SOURCE MATERIAL |

-*-*-

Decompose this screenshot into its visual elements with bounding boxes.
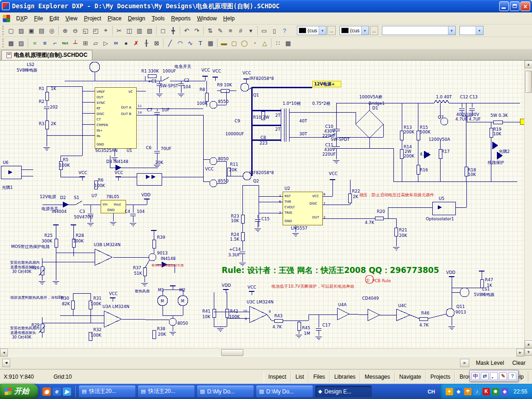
ime-icon-3[interactable]: 。 [490,372,498,380]
title-bar[interactable]: Design Explorer DXP - D:\My Documents\My… [0,0,532,12]
zoom-in-icon[interactable]: ⊕ [60,25,70,36]
tray-icon-3[interactable]: ☂ [464,388,472,395]
place-part-icon[interactable]: ⊞ [80,38,91,48]
scroll-up-icon[interactable]: ▲ [525,60,532,68]
chevron-down-icon[interactable]: ▾ [476,26,483,35]
minimize-button[interactable] [499,1,509,11]
tray-icon-4[interactable]: ♪ [473,388,481,395]
place-sheet-symbol-icon[interactable]: ▱ [91,38,101,48]
menu-tools[interactable]: Tools [149,13,168,24]
renumber-icon[interactable]: ≡ [225,25,236,36]
tray-icon-7[interactable]: ◈ [501,388,508,395]
draw-polygon-icon[interactable]: △ [260,38,270,48]
draw-curve-icon[interactable]: ∿ [185,38,195,48]
ime-language-bar[interactable]: 中⇄。✎? [469,370,519,382]
move-selection-icon[interactable]: ╋ [168,25,178,36]
horizontal-scrollbar[interactable]: ◄ ► [0,348,524,356]
taskbar-button-3[interactable]: ▨D:\My Do... [197,386,254,397]
draw-rect-icon[interactable]: ▬ [219,38,229,48]
chevron-down-icon[interactable]: ▾ [319,26,326,35]
open-project-icon[interactable]: ▩ [6,38,16,48]
help-icon[interactable]: ? [279,25,290,36]
scroll-up-icon[interactable]: ▲ [525,340,532,348]
panel-button-messages[interactable]: Messages [360,371,395,382]
place-no-erc-icon[interactable]: ✗ [131,38,141,48]
paste-array-icon[interactable]: ∷ [273,38,283,48]
quick-launch-ie-icon[interactable]: e [53,387,61,396]
menu-view[interactable]: View [62,13,81,24]
chevron-down-icon[interactable]: ▾ [361,26,369,35]
panel-options-icon[interactable]: » [460,359,469,367]
zoom-out-icon[interactable]: ⊖ [70,25,80,36]
quick-launch-media-icon[interactable]: ▶ [63,387,71,396]
place-digital-device-icon[interactable]: DI [111,38,121,48]
rubber-stamp-icon[interactable]: ▧ [145,25,155,36]
scroll-down-icon[interactable]: ▼ [525,348,532,356]
panel-button-list[interactable]: List [291,371,309,382]
grid-dropdown-icon[interactable]: ▾ [246,25,256,36]
wire-color-combo[interactable]: (cus ▾ [297,26,326,35]
ime-icon-5[interactable]: ? [508,372,516,380]
place-probe-icon[interactable]: ╂ [141,38,151,48]
tray-icon-6[interactable]: ❀ [492,388,499,395]
color-browse-button[interactable]: ... [327,26,336,35]
schematic-canvas[interactable]: LS25V8蜂鸣器R1 330K100UF电鱼开关SW-SPSTVCCVCCVC… [0,60,524,348]
place-wire-icon[interactable]: ≈ [30,38,40,48]
menu-edit[interactable]: Edit [46,13,62,24]
draw-pie-icon[interactable]: ◔ [249,38,260,48]
browse-library-icon[interactable]: ▭ [259,25,269,36]
close-button[interactable]: × [520,1,530,11]
draw-round-rect-icon[interactable]: ▢ [229,38,239,48]
menu-file[interactable]: File [31,13,46,24]
menu-help[interactable]: Help [220,13,238,24]
ime-icon-1[interactable]: 中 [472,372,479,380]
panel-button-files[interactable]: Files [308,371,329,382]
scroll-right-icon[interactable]: ► [516,349,524,357]
annotate-icon[interactable]: ✎ [215,25,225,36]
zoom-area-icon[interactable]: ◱ [80,25,91,36]
print-icon[interactable]: ▤ [36,25,47,36]
place-directive-icon[interactable]: ⊠ [151,38,162,48]
new-sheet-icon[interactable]: ▨ [16,38,26,48]
tray-icon-5[interactable]: K [483,388,490,395]
draw-line-icon[interactable]: ╱ [165,38,175,48]
fill-browse-button[interactable]: ... [370,26,378,35]
save-icon[interactable]: ▣ [26,25,36,36]
place-sheet-entry-icon[interactable]: ▷ [101,38,111,48]
zoom-selection-icon[interactable]: ⌖ [101,25,111,36]
menu-design[interactable]: Design [125,13,148,24]
tab-scroll-left-icon[interactable]: ◄ [2,359,10,367]
restore-button[interactable] [510,1,520,11]
redo-icon[interactable]: ↷ [192,25,202,36]
schematic-viewport[interactable]: LS25V8蜂鸣器R1 330K100UF电鱼开关SW-SPSTVCCVCCVC… [0,60,524,348]
ime-icon-4[interactable]: ✎ [499,372,507,380]
cut-icon[interactable]: ✂ [114,25,124,36]
component-icon[interactable]: ▯ [269,25,279,36]
vertical-scrollbar[interactable]: ▲ ▲ ▼ [524,60,532,356]
draw-ellipse-icon[interactable]: ◯ [239,38,249,48]
place-power-port-icon[interactable]: ┴ [70,38,80,48]
clear-button[interactable]: Clear [508,358,530,368]
tray-icon-2[interactable]: ◆ [455,388,462,395]
draw-arc-icon[interactable]: ◠ [175,38,185,48]
mask-level-button[interactable]: Mask Level [472,358,508,368]
place-bus-entry-icon[interactable]: ⌐ [50,38,60,48]
scroll-left-icon[interactable]: ◄ [0,349,8,357]
scale-combo[interactable]: ▾ [459,26,484,35]
variant-combo[interactable]: ▾ [382,26,456,35]
start-button[interactable]: 开始 [0,384,38,399]
select-area-icon[interactable]: ◻ [158,25,168,36]
panel-button-inspect[interactable]: Inspect [264,371,291,382]
quick-launch-browser-icon[interactable]: ◉ [42,387,51,396]
taskbar-button-1[interactable]: ▤快活王20... [79,386,135,397]
menu-project[interactable]: Project [81,13,104,24]
zoom-document-icon[interactable]: ◰ [91,25,101,36]
taskbar-button-5[interactable]: ◆Design E... [315,386,372,397]
toolbar-grip[interactable] [2,38,4,48]
panel-button-libraries[interactable]: Libraries [330,371,360,382]
toolbar-grip[interactable] [2,26,4,35]
fill-color-combo[interactable]: (cus ▾ [339,26,369,35]
panel-button-navigate[interactable]: Navigate [395,371,426,382]
taskbar-button-4[interactable]: ▨D:\My Do... [256,386,313,397]
document-tab[interactable]: 电鱼机原理图(自制).SCHDOC [1,50,92,60]
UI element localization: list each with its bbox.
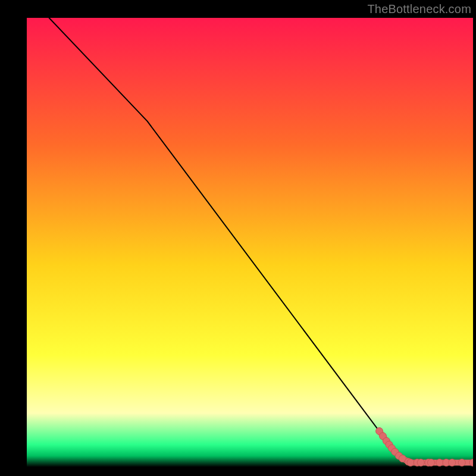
marker-dot: [458, 459, 465, 466]
watermark-text: TheBottleneck.com: [367, 2, 471, 16]
marker-dot: [428, 459, 435, 466]
chart-svg: [27, 18, 473, 467]
marker-dot: [436, 459, 443, 466]
chart-frame: TheBottleneck.com: [0, 0, 476, 476]
marker-dot: [449, 459, 456, 466]
plot-area: [27, 18, 473, 467]
gradient-background: [27, 18, 473, 467]
marker-dot: [407, 459, 414, 466]
marker-dot: [417, 459, 424, 466]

-*-*-

Please print each entry exactly as it stands, without the pictures.

EXERCISE OUTPUT |
Decompose this screenshot into its visual elements with bounding boxes.
ime-icon-3[interactable]: 。 [490,372,498,380]
title-bar[interactable]: Design Explorer DXP - D:\My Documents\My… [0,0,532,12]
zoom-in-icon[interactable]: ⊕ [60,25,70,36]
tray-icon-3[interactable]: ☂ [464,388,472,395]
place-part-icon[interactable]: ⊞ [80,38,91,48]
scroll-up-icon[interactable]: ▲ [525,60,532,68]
chevron-down-icon[interactable]: ▾ [476,26,483,35]
minimize-button[interactable] [499,1,509,11]
tray-icon-4[interactable]: ♪ [473,388,481,395]
place-sheet-symbol-icon[interactable]: ▱ [91,38,101,48]
menu-tools[interactable]: Tools [149,13,168,24]
renumber-icon[interactable]: ≡ [225,25,236,36]
tray-icon-7[interactable]: ◈ [501,388,508,395]
draw-polygon-icon[interactable]: △ [260,38,270,48]
draw-curve-icon[interactable]: ∿ [185,38,195,48]
ime-language-bar[interactable]: 中⇄。✎? [469,370,519,382]
move-selection-icon[interactable]: ╋ [168,25,178,36]
horizontal-scrollbar[interactable]: ◄ ► [0,348,524,356]
taskbar-button-3[interactable]: ▨D:\My Do... [197,386,254,397]
draw-rect-icon[interactable]: ▬ [219,38,229,48]
chevron-down-icon[interactable]: ▾ [319,26,326,35]
open-project-icon[interactable]: ▩ [6,38,16,48]
help-icon[interactable]: ? [279,25,290,36]
scroll-up-icon[interactable]: ▲ [525,340,532,348]
panel-button-messages[interactable]: Messages [360,371,395,382]
place-no-erc-icon[interactable]: ✗ [131,38,141,48]
paste-array-icon[interactable]: ∷ [273,38,283,48]
quick-launch-ie-icon[interactable]: e [53,387,61,396]
menu-view[interactable]: View [62,13,81,24]
chevron-down-icon[interactable]: ▾ [361,26,369,35]
panel-options-icon[interactable]: » [460,359,469,367]
zoom-out-icon[interactable]: ⊖ [70,25,80,36]
quick-launch-media-icon[interactable]: ▶ [63,387,71,396]
place-digital-device-icon[interactable]: DI [111,38,121,48]
rubber-stamp-icon[interactable]: ▧ [145,25,155,36]
scroll-down-icon[interactable]: ▼ [525,348,532,356]
panel-button-list[interactable]: List [291,371,309,382]
grid-dropdown-icon[interactable]: ▾ [246,25,256,36]
wire-color-combo[interactable]: (cus ▾ [297,26,326,35]
ime-icon-5[interactable]: ? [508,372,516,380]
place-probe-icon[interactable]: ╂ [141,38,151,48]
tray-icon-6[interactable]: ❀ [492,388,499,395]
color-browse-button[interactable]: ... [327,26,336,35]
schematic-canvas[interactable]: LS25V8蜂鸣器R1 330K100UF电鱼开关SW-SPSTVCCVCCVC… [0,60,524,348]
place-wire-icon[interactable]: ≈ [30,38,40,48]
menu-edit[interactable]: Edit [46,13,62,24]
draw-pie-icon[interactable]: ◔ [249,38,260,48]
browse-library-icon[interactable]: ▭ [259,25,269,36]
close-button[interactable]: × [520,1,530,11]
draw-round-rect-icon[interactable]: ▢ [229,38,239,48]
menu-file[interactable]: File [31,13,46,24]
menu-help[interactable]: Help [220,13,238,24]
ime-icon-1[interactable]: 中 [472,372,479,380]
panel-button-files[interactable]: Files [308,371,329,382]
scroll-right-icon[interactable]: ► [516,349,524,357]
annotate-icon[interactable]: ✎ [215,25,225,36]
zoom-area-icon[interactable]: ◱ [80,25,91,36]
print-icon[interactable]: ▤ [36,25,47,36]
place-directive-icon[interactable]: ⊠ [151,38,162,48]
new-sheet-icon[interactable]: ▨ [16,38,26,48]
tray-icon-5[interactable]: K [483,388,490,395]
draw-line-icon[interactable]: ╱ [165,38,175,48]
fill-browse-button[interactable]: ... [370,26,378,35]
save-icon[interactable]: ▣ [26,25,36,36]
place-sheet-entry-icon[interactable]: ▷ [101,38,111,48]
zoom-selection-icon[interactable]: ⌖ [101,25,111,36]
menu-design[interactable]: Design [125,13,148,24]
tab-scroll-left-icon[interactable]: ◄ [2,359,10,367]
restore-button[interactable] [510,1,520,11]
redo-icon[interactable]: ↷ [192,25,202,36]
schematic-viewport[interactable]: LS25V8蜂鸣器R1 330K100UF电鱼开关SW-SPSTVCCVCCVC… [0,60,524,348]
ime-icon-4[interactable]: ✎ [499,372,507,380]
cut-icon[interactable]: ✂ [114,25,124,36]
component-icon[interactable]: ▯ [269,25,279,36]
vertical-scrollbar[interactable]: ▲ ▲ ▼ [524,60,532,356]
draw-ellipse-icon[interactable]: ◯ [239,38,249,48]
place-power-port-icon[interactable]: ┴ [70,38,80,48]
clear-button[interactable]: Clear [508,358,530,368]
tray-icon-2[interactable]: ◆ [455,388,462,395]
draw-arc-icon[interactable]: ◠ [175,38,185,48]
mask-level-button[interactable]: Mask Level [472,358,508,368]
place-bus-entry-icon[interactable]: ⌐ [50,38,60,48]
scroll-left-icon[interactable]: ◄ [0,349,8,357]
scale-combo[interactable]: ▾ [459,26,484,35]
variant-combo[interactable]: ▾ [382,26,456,35]
start-button[interactable]: 开始 [0,384,38,399]
select-area-icon[interactable]: ◻ [158,25,168,36]
panel-button-inspect[interactable]: Inspect [264,371,291,382]
quick-launch-browser-icon[interactable]: ◉ [42,387,51,396]
taskbar-button-1[interactable]: ▤快活王20... [79,386,135,397]
menu-project[interactable]: Project [81,13,104,24]
zoom-document-icon[interactable]: ◰ [91,25,101,36]
taskbar-button-5[interactable]: ◆Design E... [315,386,372,397]
toolbar-grip[interactable] [2,38,4,48]
panel-button-libraries[interactable]: Libraries [330,371,360,382]
toolbar-grip[interactable] [2,26,4,35]
fill-color-combo[interactable]: (cus ▾ [339,26,369,35]
panel-button-navigate[interactable]: Navigate [395,371,426,382]
taskbar-button-4[interactable]: ▨D:\My Do... [256,386,313,397]
document-tab[interactable]: 电鱼机原理图(自制).SCHDOC [1,50,92,60]
UI element localization: list each with its bbox.
marker-dot: [458, 459, 465, 466]
watermark-text: TheBottleneck.com: [367, 2, 471, 16]
marker-dot: [428, 459, 435, 466]
chart-svg: [27, 18, 473, 467]
marker-dot: [436, 459, 443, 466]
chart-frame: TheBottleneck.com: [0, 0, 476, 476]
marker-dot: [449, 459, 456, 466]
plot-area: [27, 18, 473, 467]
gradient-background: [27, 18, 473, 467]
marker-dot: [407, 459, 414, 466]
marker-dot: [417, 459, 424, 466]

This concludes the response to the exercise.